Poll: ‘Climate Change’ Remains Very Low Priority For Voters

Yet another in a very long string of state and national polls shows that “climate change” is not a high priority for voters, and they haven’t paid much attention to the latest climate confab in Paris, which had a carbon footprint bigger than a thousand normal Americans living average lives for an entire year.

Since the event was entirely theatrical, and its extravagant cost could only be defended as a “consciousness-raising” exercise, the Paris conference should be judged an abysmal failure. A whole lot of money was spent, and greenhouse gas emitted, for an event that doesn’t seem to have brought much additional public awareness to the cause.

Yet the poll by WBUR News in Boston isn’t really good news for informed skeptics of the climate scam.

For one thing, the entire raison d’etre of the climate-industrial complex – the core belief of the Church of Global Warming – is that voters shouldn’t have anything to say on the subject. No democratic resistance to their agenda can be allowed. If the people are reluctant to spend the trillions of dollars demanded, the money must be shaken from them. If the Little People won’t give up their cars, plane tickets, and air conditioners, they must be taken by force. The “thought leaders” of the climate cult are increasingly brazen in asserting that democracy ends where climate change begins.

With that in mind, a poll that paints a picture of public indifference isn’t great news.

To summarize the results, WBUR found that Massachusetts voters think global warming is happening (78 percent) and it will be a very or somewhat serious problem in the future (72 percent.) An increasing number of them think it can be stopped through human effort (55 percent.) A dwindling number of respondents think it’s too late to take such action (26 percent.)
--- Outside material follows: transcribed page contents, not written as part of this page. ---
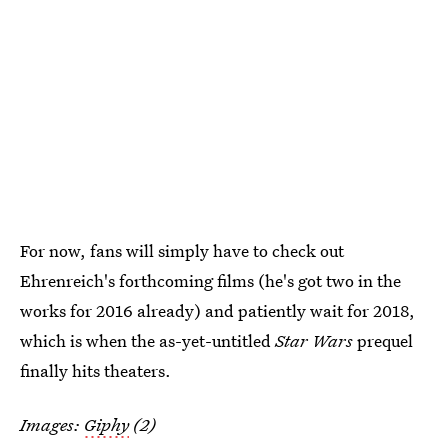
For now, fans will simply have to check out
Ehrenreich's forthcoming films (he's got two in the
works for 2016 already) and patiently wait for 2018,
which is when the as-yet-untitled
Star Wars
prequel
finally hits theaters.
Images:
Giphy
(2)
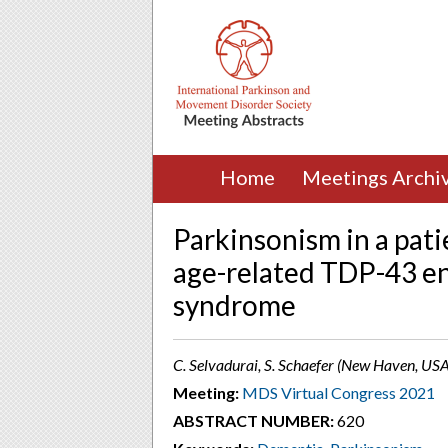
Home
Meetings Archi
Parkinsonism in a pat
age-related TDP-43 e
syndrome
C. Selvadurai, S. Schaefer (New Haven, USA
Meeting:
MDS Virtual Congress 2021
ABSTRACT NUMBER:
620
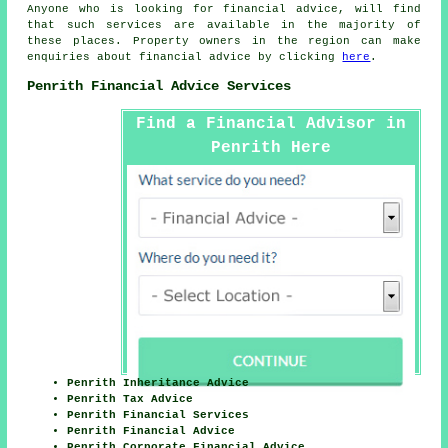
Anyone who is looking for financial advice, will find
that such services are available in the majority of
these places. Property owners in the region can make
enquiries about financial advice by clicking
here
.
Penrith Financial Advice Services
Find a Financial Advisor in
Penrith Here
Penrith Inheritance Advice
Penrith Tax Advice
Penrith Financial Services
Penrith Financial Advice
Penrith Corporate Financial Advice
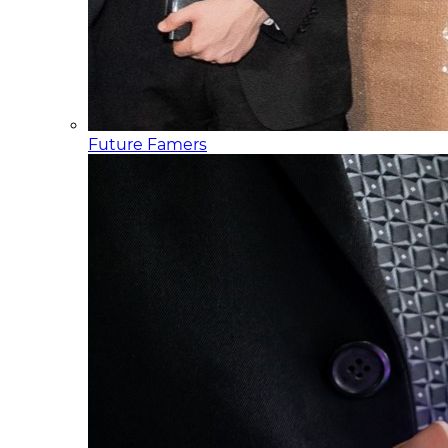
Future Famers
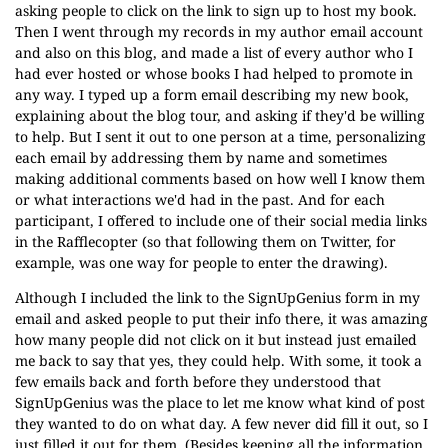
asking people to click on the link to sign up to host my book.
Then I went through my records in my author email account
and also on this blog, and made a list of every author who I
had ever hosted or whose books I had helped to promote in
any way. I typed up a form email describing my new book,
explaining about the blog tour, and asking if they'd be willing
to help. But I sent it out to one person at a time, personalizing
each email by addressing them by name and sometimes
making additional comments based on how well I know them
or what interactions we'd had in the past. And for each
participant, I offered to include one of their social media links
in the Rafflecopter (so that following them on Twitter, for
example, was one way for people to enter the drawing).
Although I included the link to the SignUpGenius form in my
email and asked people to put their info there, it was amazing
how many people did not click on it but instead just emailed
me back to say that yes, they could help. With some, it took a
few emails back and forth before they understood that
SignUpGenius was the place to let me know what kind of post
they wanted to do on what day. A few never did fill it out, so I
just filled it out for them. (Besides keeping all the information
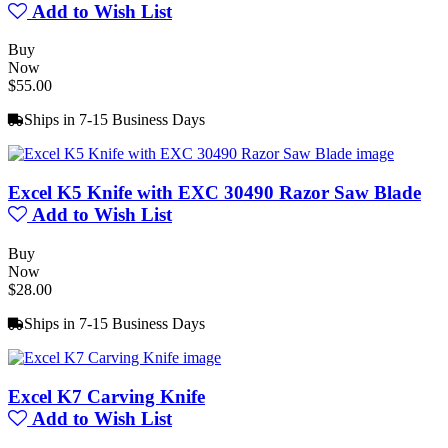
Add to Wish List
Buy
Now
$55.00
Ships in 7-15 Business Days
Excel K5 Knife with EXC 30490 Razor Saw Blade
Add to Wish List
Buy
Now
$28.00
Ships in 7-15 Business Days
Excel K7 Carving Knife
Add to Wish List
There is strong support for wind and solar energy (70 percent) and apparently growing skepticism about natural gas, which is now supported by 50 percent, down 16 points from 2011. The construction of a new natural gas pipeline is a major issue in the state.

That all sounds like good news for the climate change alarmists… but when the poll asked respondents to choose the greatest long-term threat to the United States, they chose terrorism over global warming, 58 to 24 percent. Oddly, the poll actually used the term “global warming” in this question, even though climate alarmists long ago switched to “climate change” as the preferred term, because they grew nervous about the lack of warming.

Also, most such polls ask respondents to rate a series of issues in importance, which usually dumps climate change out of the top five, and sometimes out of the top ten. This one offered a binary choice between global warming and terrorism.

It did ask respondents how closely they were following the Paris talks compared to a number of top news stories, and found the Paris terror attacks, U.S. presidential election, and New England Patriots football team ranked far higher than the Paris talks (or the Massachusetts natural gas pipeline), except among respondents who said they were following those stories “somewhat closely,” where the spread was more even.

(Apparently not many people follow the Patriots “somewhat closely.” As one Bostonian interviewed by WBUR put it, “Patriots, terrorism, it’s all right there. Greenhouse effect, right now it’s not one of my top priorities.” Never mind climate change – this was a terrific poll for the Patriots.)

The bottom line here is not much different from what polls find across the nation: people have been absolutely saturated with global-warming propaganda, and they tend to go along with the memes pounded into their heads on a daily basis, but their hearts aren’t really in it. They think they’re supposed to be Very Concerned about climate change, but they don’t want to cripple the national economy or ruin their standard of living over it.

That’s pretty much the story of solar and wind power, which everyone thinks they’re supposed to be in favor of, but no one actually wants to rely on, because they’re hideously expensive and unreliable. A great deal of what environmentalists want sounds great in theory, but falls apart in practice. There are probably few places in the U.S. where pollsters wouldn’t find people saying wind and solar are swell, and they’re all in favor of having more of it… provided they don’t have to pay for it, or compromise their standards of living.

One of the pollsters even notes the effect of media manipulation on the environmental debate, by observing that support for the Massachusetts natural gas pipeline slipped as soon as the devil words “hydraulic fracturing” were added to the poll, since “fracking hasn’t had a good year in terms of public perception.”

It would be fun to see some polling about whether the ostentatious carbon-spewing lifestyles of climate-alarmist celebrities and politicians have an impact on how seriously the public really takes this problem. Leftism is based on the exploitation of envy; it would not be surprising to learn that people who take climate change seriously don’t truly believe it’s a crisis, because none of the high-profile alarmists are acting like they really believe it’s a crisis.

The gloomy thing about polling on global warming is, as mentioned above, that enthusiastic support from the populace is not necessary for the warmist agenda to move forward – only determined resistance will stop them.

That’s equally true of most of the overall collectivist program, or “progressivism,” if you prefer.) Indifference or shallow support is good enough for their purposes.

Poll numbers they like will be cited as part of their “consensus on global warming” fiction; numbers they dislike will be ignored; and if backed into a corner, they’ll say it doesn’t matter what the public wants, because the elites know what is best for them. On balance, it’s probably not a good thing that so few Americans paid attention to the Paris climate conference, because much of their future will be decided based on such events.